What Advice Would You Give to a Parent Whose Adult Child Is Struggling with Faith?

A friend of mine once asked me for some simple advice on how to deal with an adult child who was struggling with some aspects of the LDS Church.  I am removing the overall discussion details and providing here just the bullet-points I gave her:

1) Love him (actively, in word and deed).

2) Love him (emotionally) for who he is - not just for whom you want him to be.

3) Believe in a more powerful atonement than most members can understand.

4) Don't preach. Bear testimony, when appropriate, but don't preach.  He's heard it enough; he has to figure out now what he believes as an independent adult.

5) Support him as an agent unto himself.

Also, fwiw, "when they are old" might be much longer than most people assume. If we are eternal in nature, time as we measure it truly is irrelevant. 
 
I would love to hear more advice from anyone who reads this post - and remember, this is an adult child.

2 comments:

Anonymous said...

TRUST the child to be an adult, to figure it out, to make good decisions. And trust that God loves the child and will reach out to him/her.

Anonymous said...

I am 33 years old. 6th generation Mormon, raised in an active house, RM, married in the Temple to a woman with the same background. We no longer believe the Church is what it literally claims to be, for fairly typical reasons (history, archeology, politics, etc). Yet, at the same time we stay and want to continue to enjoy the benefits of Church membership for ourselves and our family. The difficulty we run into are (mostly well-meaning) friends and family who try and force an all-or-nothing approach on us.

For example, we do not pay tithing as we no longer literally believe the Church is what it claims to be and because the Church has zero transparency in finances. This means we don't have TR's, which is a very public matter when family events roll around. We really have no choice that everyone knows we do not have TR's, it cannot be kept private.
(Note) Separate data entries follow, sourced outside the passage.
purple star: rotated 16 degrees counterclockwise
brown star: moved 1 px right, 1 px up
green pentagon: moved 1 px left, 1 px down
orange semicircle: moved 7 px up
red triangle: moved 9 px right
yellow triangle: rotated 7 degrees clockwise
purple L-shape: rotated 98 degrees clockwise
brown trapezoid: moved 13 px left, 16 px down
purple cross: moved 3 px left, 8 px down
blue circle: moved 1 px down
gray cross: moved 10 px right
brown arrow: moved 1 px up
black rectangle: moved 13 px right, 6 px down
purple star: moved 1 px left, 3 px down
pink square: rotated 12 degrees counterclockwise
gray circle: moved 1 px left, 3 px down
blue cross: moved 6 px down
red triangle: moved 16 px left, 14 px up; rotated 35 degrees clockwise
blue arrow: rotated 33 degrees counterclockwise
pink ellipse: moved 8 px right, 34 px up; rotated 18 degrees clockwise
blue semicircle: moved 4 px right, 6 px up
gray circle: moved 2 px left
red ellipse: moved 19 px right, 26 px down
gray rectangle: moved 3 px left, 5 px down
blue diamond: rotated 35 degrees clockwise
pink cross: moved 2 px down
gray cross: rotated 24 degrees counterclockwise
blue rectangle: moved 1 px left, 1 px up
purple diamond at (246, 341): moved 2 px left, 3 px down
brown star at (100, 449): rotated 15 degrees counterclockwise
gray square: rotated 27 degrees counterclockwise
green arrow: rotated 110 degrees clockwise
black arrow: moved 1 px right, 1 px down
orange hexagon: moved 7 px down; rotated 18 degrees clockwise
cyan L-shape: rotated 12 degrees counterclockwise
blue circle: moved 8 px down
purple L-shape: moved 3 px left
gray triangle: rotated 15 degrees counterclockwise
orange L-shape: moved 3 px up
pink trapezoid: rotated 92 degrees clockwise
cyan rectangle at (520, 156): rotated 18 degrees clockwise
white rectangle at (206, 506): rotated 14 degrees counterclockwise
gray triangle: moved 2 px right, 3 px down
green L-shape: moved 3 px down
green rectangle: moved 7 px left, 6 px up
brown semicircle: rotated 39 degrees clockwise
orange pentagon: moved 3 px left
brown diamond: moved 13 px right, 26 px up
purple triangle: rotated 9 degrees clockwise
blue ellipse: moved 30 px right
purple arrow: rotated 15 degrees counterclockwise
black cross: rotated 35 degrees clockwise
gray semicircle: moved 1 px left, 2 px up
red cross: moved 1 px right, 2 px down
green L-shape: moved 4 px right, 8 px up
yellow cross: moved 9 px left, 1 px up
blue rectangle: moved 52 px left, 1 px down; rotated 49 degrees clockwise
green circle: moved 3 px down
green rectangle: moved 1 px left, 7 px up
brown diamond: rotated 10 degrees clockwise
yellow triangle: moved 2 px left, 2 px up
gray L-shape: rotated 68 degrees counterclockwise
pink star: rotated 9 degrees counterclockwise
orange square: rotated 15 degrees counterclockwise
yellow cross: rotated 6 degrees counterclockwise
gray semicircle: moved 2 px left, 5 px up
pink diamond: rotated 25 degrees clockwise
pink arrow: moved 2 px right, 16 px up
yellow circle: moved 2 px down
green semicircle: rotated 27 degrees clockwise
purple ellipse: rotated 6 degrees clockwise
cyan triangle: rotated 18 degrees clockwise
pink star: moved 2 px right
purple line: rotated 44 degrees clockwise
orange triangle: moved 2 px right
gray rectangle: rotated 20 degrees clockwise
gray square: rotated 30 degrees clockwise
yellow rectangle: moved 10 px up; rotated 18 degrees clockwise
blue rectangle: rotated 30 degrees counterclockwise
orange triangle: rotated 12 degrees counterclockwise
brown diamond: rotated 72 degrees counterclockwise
So, (mostly well meaning) family and friends push and prod and question why we can't go in and express dismay that we cannot. I think this is really ianppropriate and makes it difficult for us to continue on with the Church. When I get pressured like this, I get put in a difficult position. I could explain in detail the historical and political reasons why I do not believe literally, and thus do not pay tithing, and thus do not have a TR. However, it is my experience that raising these topics with literal believers causes contention, makes the literal believer defensive (and sometimes hostile) and potentially strains relationships. So, I usually end up absorbing judgment and scorn without retaliating, and sometimes that is very hard. It is not my desire to upset or cause stress to those who literally believe. If it works for them, I am happy for them. I wish that literal beleivers would afford me and my family the same courtesy.

I like this post though, because it mostly affirms respect for individual agency and choices, a core principle of Mormonims that I still very much believe in. As a non-literal believer I feel that I still have something to offer our community and when I feel respected and loved I feel I can contribute.

One notion that is dangerous is the idea that with enough effort, the person who left or who, like me, no longer literally believes, can be brought back to literal faith. I am open to consider any information given to me, but having examined the Church's history closely, I think it's unlikely that I could ever believe literally again, even though in many ways that would be much easier and happier. For those of you familiar with Plato's Cave, I have left the cave and the old explanations are no longer credible.

So love without condition, respect agency. Find ways to include us in the community of love and service. Even though the Church isn't literally what it claims to be, in my opinion, the concept of Zion - the PURE IN HEART - is still very real to me and a big part of why I stay.

So thanks to the author of this post. It's mostly right and mostly productive.